Exercise brief: Once the pictures are set aside, reproduce the entries below exactly.

Given records:
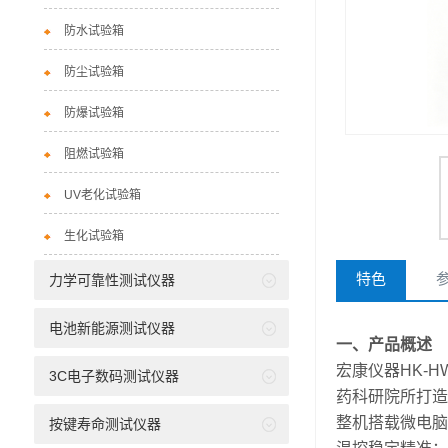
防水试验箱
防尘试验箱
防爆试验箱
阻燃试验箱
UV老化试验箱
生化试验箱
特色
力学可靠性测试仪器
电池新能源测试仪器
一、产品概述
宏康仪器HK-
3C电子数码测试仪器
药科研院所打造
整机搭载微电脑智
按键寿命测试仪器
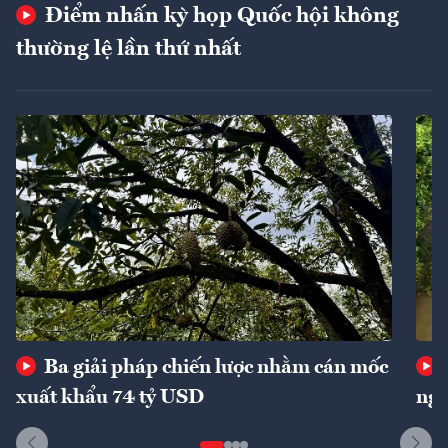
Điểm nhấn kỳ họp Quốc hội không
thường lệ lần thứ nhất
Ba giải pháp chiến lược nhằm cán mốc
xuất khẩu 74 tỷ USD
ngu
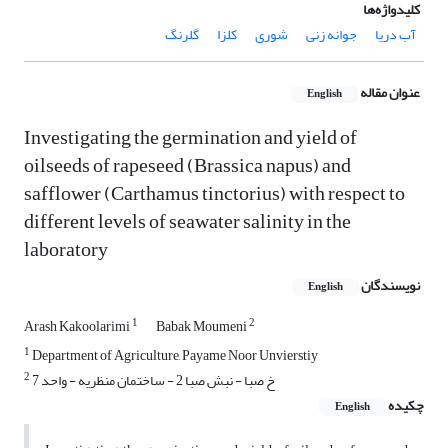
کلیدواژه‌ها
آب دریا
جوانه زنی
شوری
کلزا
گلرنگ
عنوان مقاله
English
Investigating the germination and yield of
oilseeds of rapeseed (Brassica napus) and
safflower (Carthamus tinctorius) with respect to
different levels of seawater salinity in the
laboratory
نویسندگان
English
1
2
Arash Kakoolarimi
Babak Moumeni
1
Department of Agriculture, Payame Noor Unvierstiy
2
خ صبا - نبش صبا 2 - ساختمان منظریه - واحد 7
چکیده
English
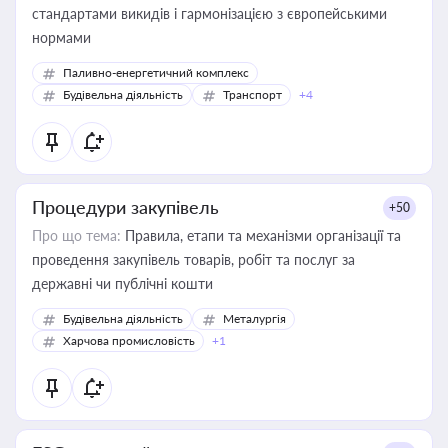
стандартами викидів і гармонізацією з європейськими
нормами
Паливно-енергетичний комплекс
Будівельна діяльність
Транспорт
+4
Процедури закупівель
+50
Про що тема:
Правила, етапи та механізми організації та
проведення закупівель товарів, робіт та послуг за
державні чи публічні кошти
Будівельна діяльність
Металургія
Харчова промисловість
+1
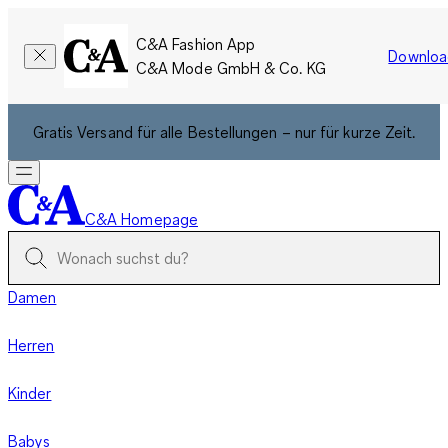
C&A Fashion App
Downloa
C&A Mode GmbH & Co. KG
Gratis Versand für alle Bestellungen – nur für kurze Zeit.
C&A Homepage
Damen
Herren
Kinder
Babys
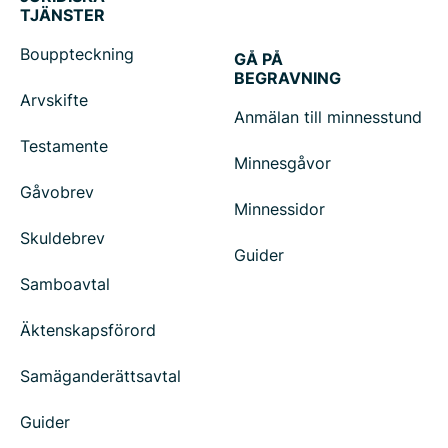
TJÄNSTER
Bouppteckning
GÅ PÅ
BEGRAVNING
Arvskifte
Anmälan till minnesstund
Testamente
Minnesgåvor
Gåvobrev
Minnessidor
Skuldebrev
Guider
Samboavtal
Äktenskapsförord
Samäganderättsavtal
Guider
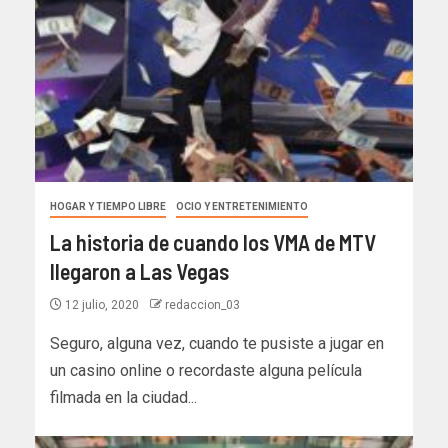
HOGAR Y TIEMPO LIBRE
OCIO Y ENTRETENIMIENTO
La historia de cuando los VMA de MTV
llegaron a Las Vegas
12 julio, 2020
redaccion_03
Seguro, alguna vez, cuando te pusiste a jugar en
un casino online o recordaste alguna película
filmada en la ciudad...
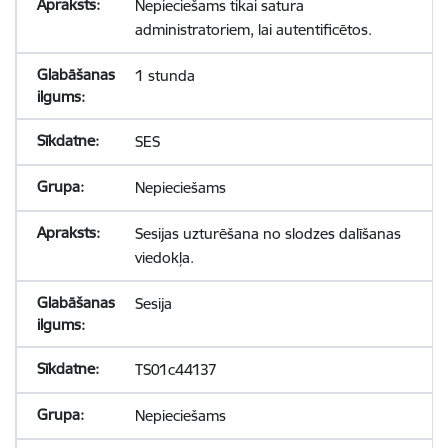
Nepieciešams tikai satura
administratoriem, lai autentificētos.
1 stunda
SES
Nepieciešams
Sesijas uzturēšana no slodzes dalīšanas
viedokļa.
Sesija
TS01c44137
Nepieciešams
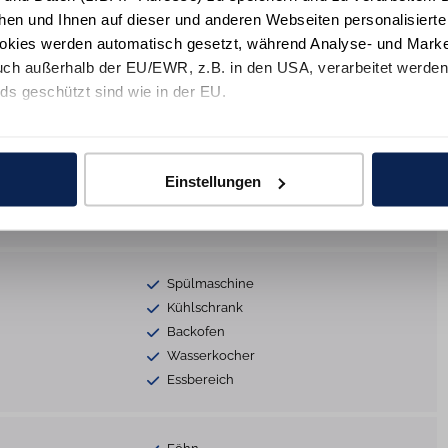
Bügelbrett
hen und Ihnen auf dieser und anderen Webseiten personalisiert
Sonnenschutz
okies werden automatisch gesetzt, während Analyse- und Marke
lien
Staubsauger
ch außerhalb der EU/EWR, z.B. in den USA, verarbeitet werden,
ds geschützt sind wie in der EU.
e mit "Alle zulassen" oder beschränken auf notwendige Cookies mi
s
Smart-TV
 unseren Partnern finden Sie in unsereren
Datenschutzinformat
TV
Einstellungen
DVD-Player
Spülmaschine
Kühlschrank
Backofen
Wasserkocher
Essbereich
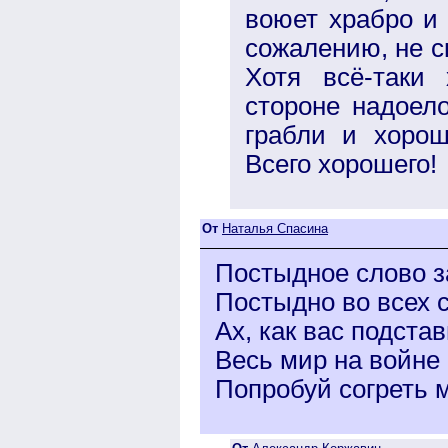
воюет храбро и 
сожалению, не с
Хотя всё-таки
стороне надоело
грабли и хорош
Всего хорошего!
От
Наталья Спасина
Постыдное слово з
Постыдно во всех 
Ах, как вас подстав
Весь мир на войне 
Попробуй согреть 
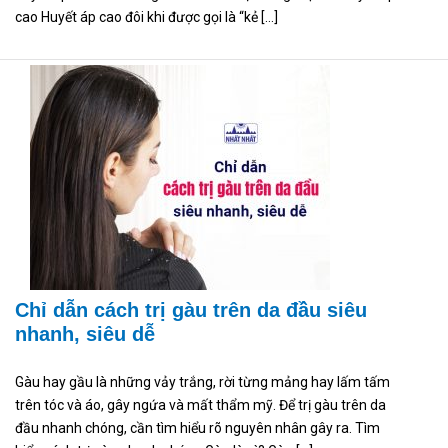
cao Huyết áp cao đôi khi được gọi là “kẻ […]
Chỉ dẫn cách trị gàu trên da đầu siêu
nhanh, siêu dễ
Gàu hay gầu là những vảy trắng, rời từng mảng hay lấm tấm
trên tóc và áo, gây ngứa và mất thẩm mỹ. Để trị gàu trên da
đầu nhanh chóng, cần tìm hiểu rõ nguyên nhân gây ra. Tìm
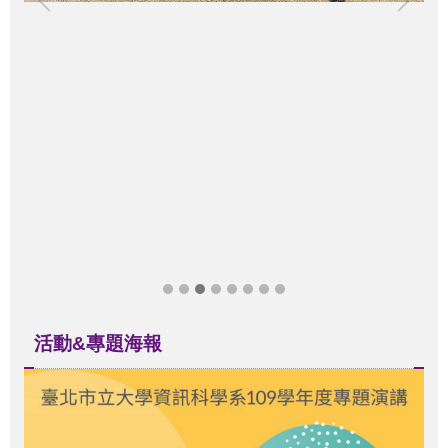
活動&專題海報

Exercise result:
防水试验箱
防尘试验箱
防爆试验箱
阻燃试验箱
UV老化试验箱
生化试验箱
特色
力学可靠性测试仪器
电池新能源测试仪器
一、产品概述
宏康仪器HK-
3C电子数码测试仪器
药科研院所打造
整机搭载微电脑智
按键寿命测试仪器
Điểm nhấn kỳ họp Quốc hội không
thường lệ lần thứ nhất
Ba giải pháp chiến lược nhằm cán mốc
xuất khẩu 74 tỷ USD
ngu
کلیدواژه‌ها
آب دریا
جوانه زنی
شوری
کلزا
گلرنگ
عنوان مقاله
English
Investigating the germination and yield of
oilseeds of rapeseed (Brassica napus) and
safflower (Carthamus tinctorius) with respect to
different levels of seawater salinity in the
laboratory
نویسندگان
English
1
2
Arash Kakoolarimi
Babak Moumeni
1
Department of Agriculture, Payame Noor Unvierstiy
2
خ صبا - نبش صبا 2 - ساختمان منظریه - واحد 7
چکیده
English
стандартами викидів і гармонізацією з європейськими
нормами
Паливно-енергетичний комплекс
Будівельна діяльність
Транспорт
+4
Процедури закупівель
+50
Про що тема:
Правила, етапи та механізми організації та
проведення закупівель товарів, робіт та послуг за
державні чи публічні кошти
Будівельна діяльність
Металургія
Харчова промисловість
+1
C&A Fashion App
Downloa
C&A Mode GmbH & Co. KG
Gratis Versand für alle Bestellungen – nur für kurze Zeit.
C&A Homepage
Damen
Herren
Kinder
Babys
TJÄNSTER
Bouppteckning
GÅ PÅ
BEGRAVNING
Arvskifte
Anmälan till minnesstund
Testamente
Minnesgåvor
Gåvobrev
Minnessidor
Skuldebrev
Guider
Samboavtal
Äktenskapsförord
Samäganderättsavtal
Guider
HOGAR Y TIEMPO LIBRE
OCIO Y ENTRETENIMIENTO
La historia de cuando los VMA de MTV
llegaron a Las Vegas
12 julio, 2020
redaccion_03
Seguro, alguna vez, cuando te pusiste a jugar en
un casino online o recordaste alguna película
filmada en la ciudad...
Nepieciešams tikai satura
administratoriem, lai autentificētos.
1 stunda
SES
Nepieciešams
Sesijas uzturēšana no slodzes dalīšanas
viedokļa.
Sesija
TS01c44137
Nepieciešams
Bügelbrett
hen und Ihnen auf dieser und anderen Webseiten personalisiert
Sonnenschutz
okies werden automatisch gesetzt, während Analyse- und Marke
lien
Staubsauger
ch außerhalb der EU/EWR, z.B. in den USA, verarbeitet werden,
ds geschützt sind wie in der EU.
e mit "Alle zulassen" oder beschränken auf notwendige Cookies mi
s
Smart-TV
 unseren Partnern finden Sie in unsereren
Datenschutzinformat
TV
Einstellungen
DVD-Player
Spülmaschine
Kühlschrank
Backofen
Wasserkocher
Essbereich
воюет храбро и 
сожалению, не с
Хотя всё-таки
стороне надоело
грабли и хорош
Всего хорошего!
От
Наталья Спасина
Постыдное слово з
Постыдно во всех 
Ах, как вас подстав
Весь мир на войне 
Попробуй согреть 
cao Huyết áp cao đôi khi được gọi là “kẻ […]
Chỉ dẫn cách trị gàu trên da đầu siêu
nhanh, siêu dễ
Gàu hay gầu là những vảy trắng, rời từng mảng hay lấm tấm
trên tóc và áo, gây ngứa và mất thẩm mỹ. Để trị gàu trên da
đầu nhanh chóng, cần tìm hiểu rõ nguyên nhân gây ra. Tìm
活動&專題海報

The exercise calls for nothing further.